Davis questioned whether the bill’s language could be misconstrued. What if, for instance, an employee argues that his workplace’s diversity, equity and inclusion training is political speech?
Ram Hinsdale conceded that she’s considered that possibility. “We might want to be explicit about that being allowed,” she said.
In S.103, Ram Hinsdale is attempting to loosen the state’s definition of workplace discrimination, granting employees greater legal authority to bring litigation against their employer if they faced repeated harassment or hostility at work for protected characteristics, such as their gender, race, religion or sexual orientation. Currently, in order to bring a workplace discrimination suit against their employer, employees have to prove that any harassment they faced was “severe or pervasive.”
That’s a high bar to clear, Ram Hinsdale said, and prevents employees from getting their day in court.
Davis countered that the “severe or pervasive” definition is a widely accepted standard, “and when you start to move away from that, that kind of basically nullifies the HR department and elevates it straight to litigation.”
In recent weeks, Ram Hinsdale also has introduced bills on workers compensation and unemployment insurance and legislation that would raise the minimum wage to $15 per hour by Jan. 1, 2025. Vermont’s current minimum wage is $13.18. It scales up annually in proportion to changes in the Consumer Price Index, but it hasn’t kept up with what state economists consider to be a “living wage” in the state, whereby a Vermonter could reasonably meet their living expenses.

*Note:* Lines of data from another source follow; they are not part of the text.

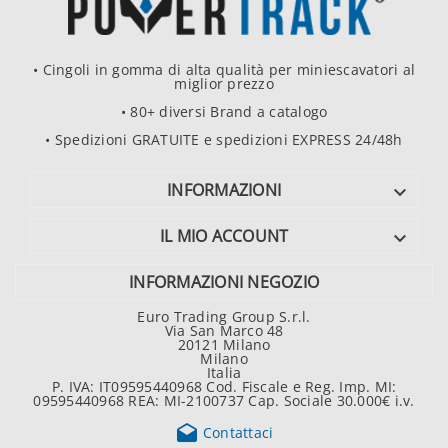
• Cingoli in gomma di alta qualità per miniescavatori al
miglior prezzo
• 80+ diversi Brand a catalogo
• Spedizioni GRATUITE e spedizioni EXPRESS 24/48h
INFORMAZIONI

IL MIO ACCOUNT

INFORMAZIONI NEGOZIO
Euro Trading Group S.r.l.
Via San Marco 48
20121 Milano
Milano
Italia
P. IVA: IT09595440968 Cod. Fiscale e Reg. Imp. MI:
09595440968 REA: MI-2100737 Cap. Sociale 30.000€ i.v.

Contattaci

Ram Hinsdale said her own minimum wage bill, S.108, won’t make it past her committee in time for Friday’s deadline, but she plans to tack on an amendment to a House bill later this session to raise the minimum wage. She said she’s anxiously awaiting a state report on 2022 wage data expected to drop in late March.
“What we hear most often is, ‘Who possibly could be making less than $15 an hour? Even McDonald's is at $16 an hour,’” Ram Hinsdale said. “And that's exactly what we're trying to answer. We want to have the best information about what happened to wages last year, which was a very consequential year for wages.”
Indeed, asked about the proposition to raise the minimum wage to $15 per hour at a press conference on Tuesday, Republican Gov. Phil Scott told reporters, “I just think it's unnecessary.”
“I think wages have been inflated,” he said. “I wasn't in favor of a $15 minimum wage before the pandemic and I still am not. I believe that supply and demand works, and in this case, I believe most people are making well over $15 an hour.”
When she has the 2022 data in hand, Ram Hinsdale said she intends to move forward with a proposal. “I imagine there are still people who make less than $15 an hour, close to minimum wage, and we want to know in what industries and sectors and make informed decisions,” she said.
“Fifteen dollars seems like a wage of absolute survival at this point, with inflation where it is,” Ram Hinsdale said. “So we want to make sure that at least everyone is making that much.”